Significant dips have also been registered in mortality indices of kids with neonatal mortality (death of newborn babies under age of one month) coming down to 29.0 per 1000 live births (PTLB) from 36.9 PTLB in NFHS-4. The infant mortality rate (death of babies under one year of age) has dipped to 41.3 PTLB from 51.2 PTLB, while the under five mortality rate (death of kids below five years of age) has dipped to 49.2 PTLB from 64.6 PTLB.

Improvement in mortality indices signifies betterment of ante-natal care for women and institutional health facilities related to child birth apart from general betterment in nutritional status of women and kids.

This is reflected in the fact that the institutional child births (at government or private hospitals) has gone up to 90.7 per cent compared to 80.8 per cent in NFHS-4, breastfeeding within an hour of birth has gone up to 41.3 per cent from 34.4 per cent, though yet more than half children are not breastfed within the hour of birth and are deprived of the nutritious first milk of mother.

Exclusive breastfeeding up to the age of six months has however gone up to 74.0 per cent from 58.2 per cent, which is a good rise. Despite the rise however, only as few as 7.7 per cent children in the age group of 6-23 months get adequate diet, the survey report shows. In NFHS-4, this percentage was even lower at 4.9.

Other improvements have come about in lowering of underage marriages both in women and men. Women marrying before 18 went down to 23.1 per cent from 32.4 per cent, while men marrying before 21 went down to 30.1 per cent from 31.2 per cent. Use of menstrual hygiene measures almost doubled in the state at 60.5 per cent from 37.6 per cent in NFHS-4.Rise in anaemia cause of concern

Despite overall improvement, one cause of concern has emerged in the form of an increase in the number of anaemic kids, women and adolescent girls. Anaemia impairs metabolism, temperature regulation, immune function and work performance. Anaemia during pregnancy can increase the risk of premature births and lead to infant mortality, experts say.

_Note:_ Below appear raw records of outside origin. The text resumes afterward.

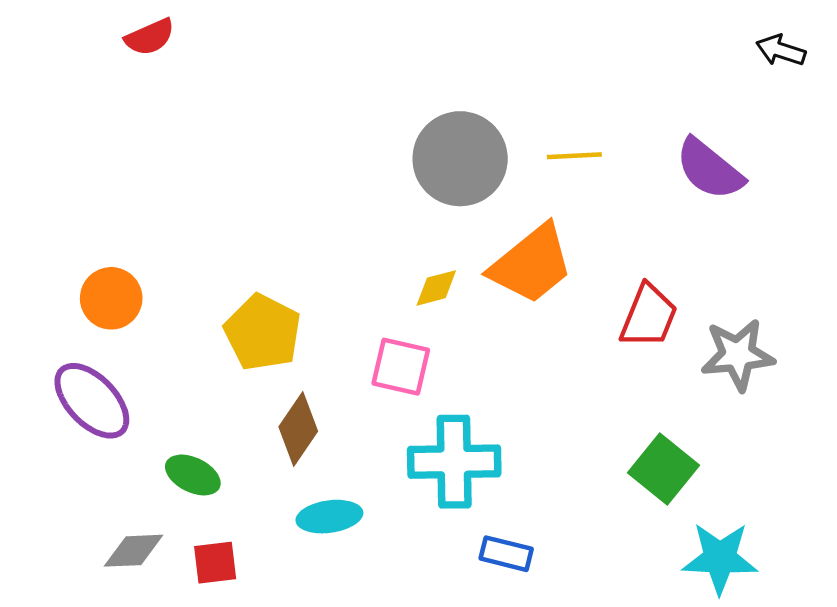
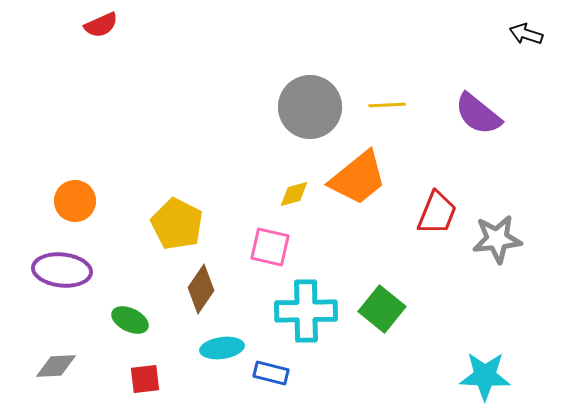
purple ellipse: (92, 401) -> (62, 270), turned -40
green square: (663, 469) -> (382, 309), moved
gray diamond: (133, 551) -> (56, 366), moved
blue rectangle: (506, 554) -> (271, 373), moved

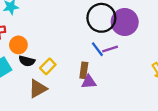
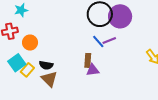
black semicircle: (27, 61) -> (46, 65), moved
yellow rectangle: (48, 66) -> (27, 70), moved
brown triangle: (38, 89) -> (49, 79), turned -42

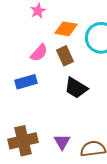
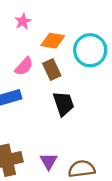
black trapezoid: (76, 88) -> (63, 104), turned -140

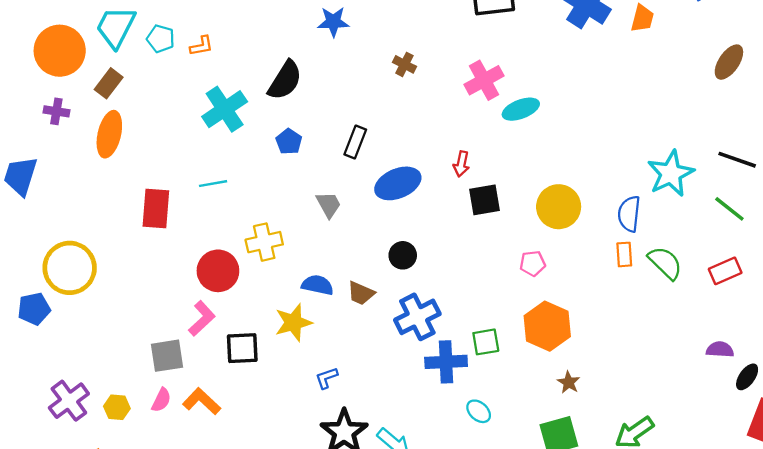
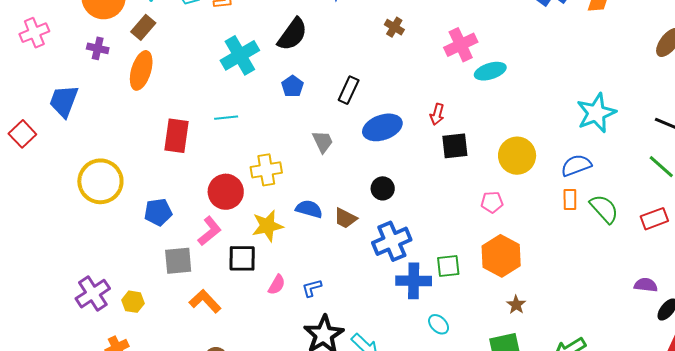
cyan star: (671, 174) -> (596, 113), moved
blue semicircle: (629, 214) -> (576, 165), turned 60
blue pentagon: (34, 309) -> (158, 212), moved
yellow star: (293, 323) -> (267, 226), moved
pink semicircle: (161, 400) -> (277, 285), moved

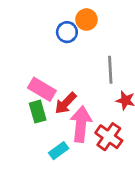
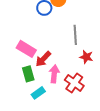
green rectangle: (38, 112) -> (28, 74), moved
pink arrow: (81, 124) -> (54, 74), size x0.7

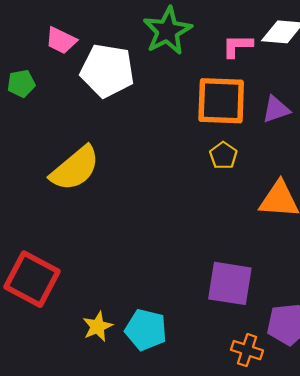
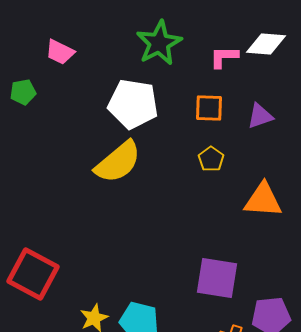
white pentagon: (107, 71) -> (133, 104), moved
orange square: (221, 101) -> (209, 108), size x0.6
yellow semicircle: (75, 168) -> (118, 162), moved

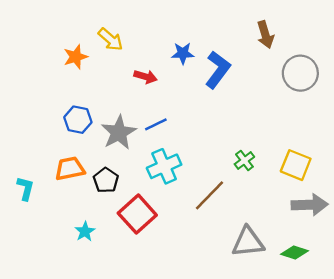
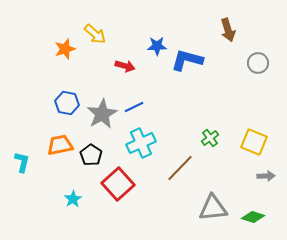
blue L-shape: (218, 70) -> (187, 60), turned -112
gray circle: (300, 73) -> (258, 63), size x0.7
gray arrow: (310, 205) -> (266, 176), size x0.6

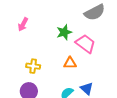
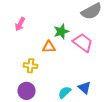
orange triangle: (70, 63) -> (49, 47), moved

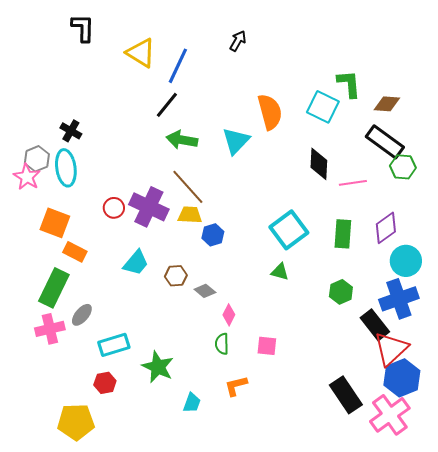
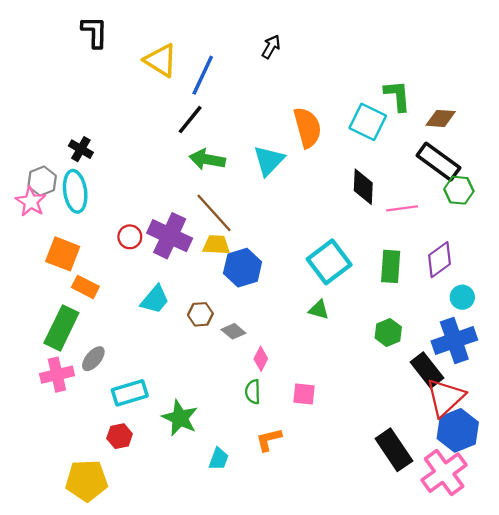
blue hexagon: (213, 235) -> (243, 268), size x1.5
cyan circle: (406, 261) -> (462, 297), size x0.7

The NFHS-5 shows that the number of anaemic children in the 6-59 month age group has gone up to 72.7 per cent from 68.9 per cent in NFHS-4, while the number of anaemic women in the 15-49 age group rose to 54.7 per cent from 52.5 per cent. Similarly the percentage of anaemic adolescent girls (15-19 age group) has gone up to 58.1 per cent from earlier 53.2 per cent. However, the number of anaemic pregnant women has shown slight decrease to 52.9 per cent from 54.6 per cent, the data shows.The data also shows that though women's participation in household decisions like health care for self, major household purchases and visits to family/relatives has improved to 86.0 per cent from 82.8 per cent, the women who worked during 12 months prior to survey and were paid cash for it, went down to 26.8 per cent from 29.9 per cent in NFHS-4.

When contacted, state secretary and commissioner of health, Akash Tripathi said that Madhya Pradesh has shown significant improvement and shared a document prepared by the health department comparing MP to other states and national average on various indices of NFHS-5. He however did not comment on the question of high anaemia and the reasons for achieving improvement.